We can import that fasta file easily with:

qiime tools import \
  --input-path dada2-analysis/rep-seqs.fna \
  --type 'FeatureData[Sequence]' \
  --output-path rep-seqs.qza

For the feature-table, there are two steps we have to do first:

Add a special header for BIOM:

echo -n "#OTU Table" | cat - dada2-analysis/seqtab-nochim.txt > dada2-analysis/biom-table.txt

Convert to BIOM v2.1:

biom convert -i dada2-analysis/biom-table.txt -o dada2-analysis/table.biom --table-type="OTU table" --to-hdf5

Now we can import that as well:

qiime tools import \
  --input-path dada2-analysis/table.biom \
  --type 'FeatureTable[Frequency]' \
  --source-format BIOMV210Format \
  --output-path table.qza

This should leave you with a rep-seqs.qza and table.qza that you can use (following along with the moving pictures tutorial).

ebolyen · October 5, 2017, 8:06pm

Also for reference:
The above steps will have feature IDs which are the same as your sequences.
This is the same situation as if you had run dada2 denoise-* with the --p-no-hashed-feature-ids flag.

Biancabrown · October 9, 2017, 2:00pm

This was really help.
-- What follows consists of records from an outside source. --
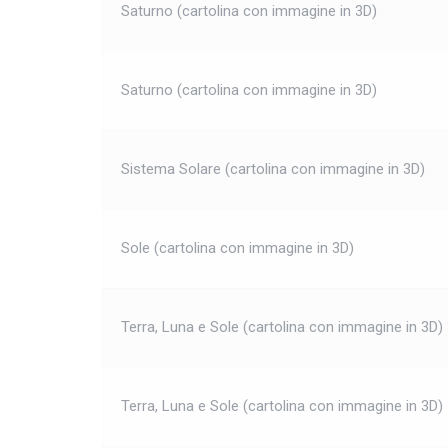
Saturno (cartolina con immagine in 3D)
Saturno (cartolina con immagine in 3D)
Sistema Solare (cartolina con immagine in 3D)
Sole (cartolina con immagine in 3D)
Terra, Luna e Sole (cartolina con immagine in 3D)
Terra, Luna e Sole (cartolina con immagine in 3D)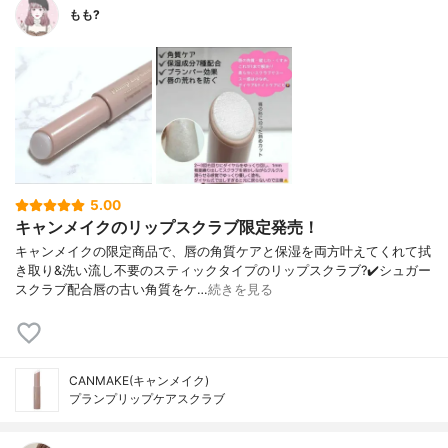
もも?
5.00
キャンメイクのリップスクラブ限定発売！
キャンメイクの限定商品で、唇の角質ケアと保湿を両方叶えてくれて拭
き取り&洗い流し不要のスティックタイプのリップスクラブ?✔️シュガー
スクラブ配合唇の古い角質をケ…
続きを見る
CANMAKE(キャンメイク)
プランプリップケアスクラブ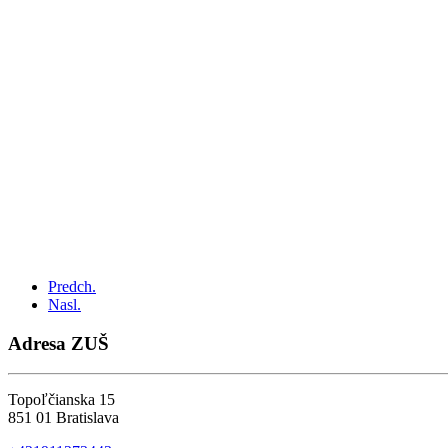
Predch.
Nasl.
Adresa ZUŠ
Topoľčianska 15
851 01 Bratislava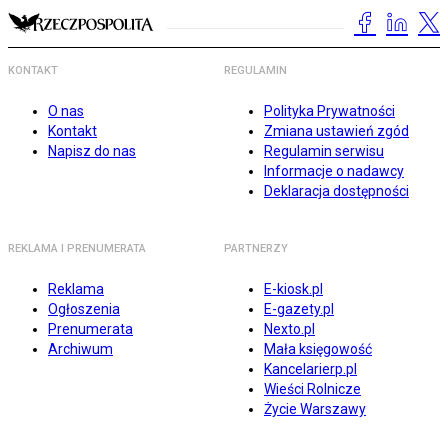
KONTAKT
REGULAMIN
O nas
Polityka Prywatności
Kontakt
Zmiana ustawień zgód
Napisz do nas
Regulamin serwisu
Informacje o nadawcy
Deklaracja dostępności
REKLAMA I PRENUMERATA
PARTNERZY
Reklama
E-kiosk.pl
Ogłoszenia
E-gazety.pl
Prenumerata
Nexto.pl
Archiwum
Mała księgowość
Kancelarierp.pl
Wieści Rolnicze
Życie Warszawy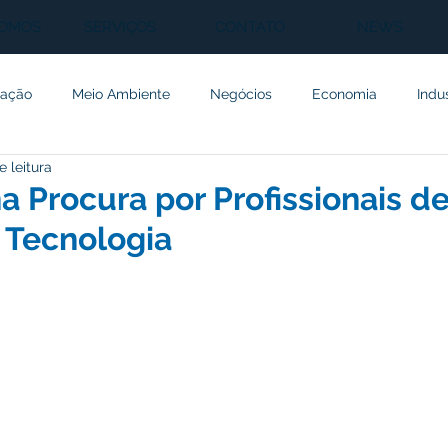
SOMOS
SERVIÇOS
CONTATO
NEWS
ação
Meio Ambiente
Negócios
Economia
Indu
e leitura
cia Artificial
Inovação
Saúde
Manutenção
Inve
 Procura por Profissionais d
 Tecnologia
Ciência
Agricultura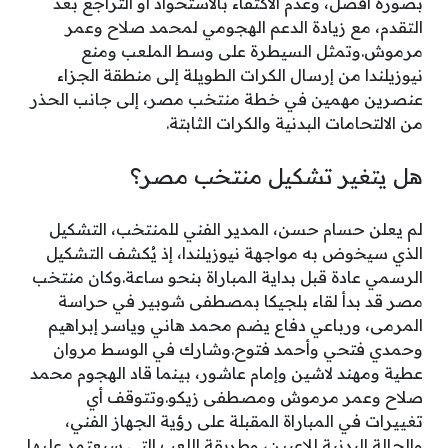
بصورة أفضل، وعدم الاكتفاء بالاستحواذ أو التراجع بعد
التقدم، مع زيادة الدعم الهجومي لمحمد صلاح وعمر
مرموش.وتمثل السيطرة على وسط الملعب ومنع
نيوزيلندا من إرسال الكرات الطويلة إلى منطقة الجزاء
عنصرين مهمين في خطة منتخب مصر، إلى جانب الحذر
من الالتحامات البدنية والكرات الثابتة.
هل يتغير تشكيل منتخب مصر؟
لم يعلن حسام حسن، المدير الفني للمنتخب، التشكيل
الذي سيخوض به مواجهة نيوزيلندا، إذ يُكشف التشكيل
الرسمي عادة قبل بداية المباراة بنحو ساعة.وكان منتخب
مصر قد بدأ لقاء بلجيكا بمصطفى شوبير في حراسة
المرمى، ورباعي دفاع يضم محمد هاني وياسر إبراهيم
وحمدي فتحي وأحمد فتوح.وشارك في الوسط مروان
عطية ومهند لاشين وإمام عاشور، بينما قاد الهجوم محمد
صلاح وعمر مرموش ومصطفى زيكو.وتتوقف أي
تغييرات في المباراة المقبلة على رؤية الجهاز الفني،
والحالة البدنية للاعبين، وطريقة اللعب التي سيعتمد عليها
However, I have a follow up question. I was able to obtain both the biom and req-seq files in the qiime2 format. However, I keep getting an error when I try to make the tree.

Sequence of events:

qiime alignment mafft --i-sequences rep-seqs.qza --o-alignment aligned-rep-seqs.qza

iime alignment mask --i-alignment aligned-rep-seqs.qza --o-masked-alignment masked-aligned-rep-seqs.qza

qiime phylogeny fasttree --i-alignment masked-aligned-rep-seqs.qza --o-tree unrooted-tree.qza

When I get to the final step I get the following error message:

Command '['FastTree', '-quote', '-nt', '/tmp/qiime2-archive-4dezq9v8/0
0d76262-d31c-4a55-b6f8-471182bbd1e4/data/aligned-dna-
sequences.fasta']' returned non-zero exit status 1

jairideout · October 9, 2017, 10:59pm

Hi @Biancabrown! Which release of QIIME 2 do you have installed? You can find that info by running qiime info. My guess is that you're running into a bug with MAFFT that we fixed in the 2017.8 release:

Biancabrown · October 10, 2017, 12:45pm

Hello,

I download the latest version to my laptop and ran it again. Still getting a similar message. Is there a way to stream line the process dada2(r version) to Qiime2. I think the problem is that something is going wrong with my conversions.

ebolyen · October 10, 2017, 7:18pm

I'm afraid q2-dada2 is really the only well supported way of doing this at the moment.

That's possible, would you be able to send me your imported artifacts in a direct message on the forum? I'd like to double check the MAFFT situation to make sure there isn't something we don't know about going on.

Thanks!

system · November 11, 2017, 1:18am

This topic was automatically closed 31 days after the last reply. New replies are no longer allowed.

ebolyen · December 22, 2017, 5:52pm

QIIME 2 2017.12 has been released and uses DADA2 1.6 which has explicit SSE vectorization for much better performance!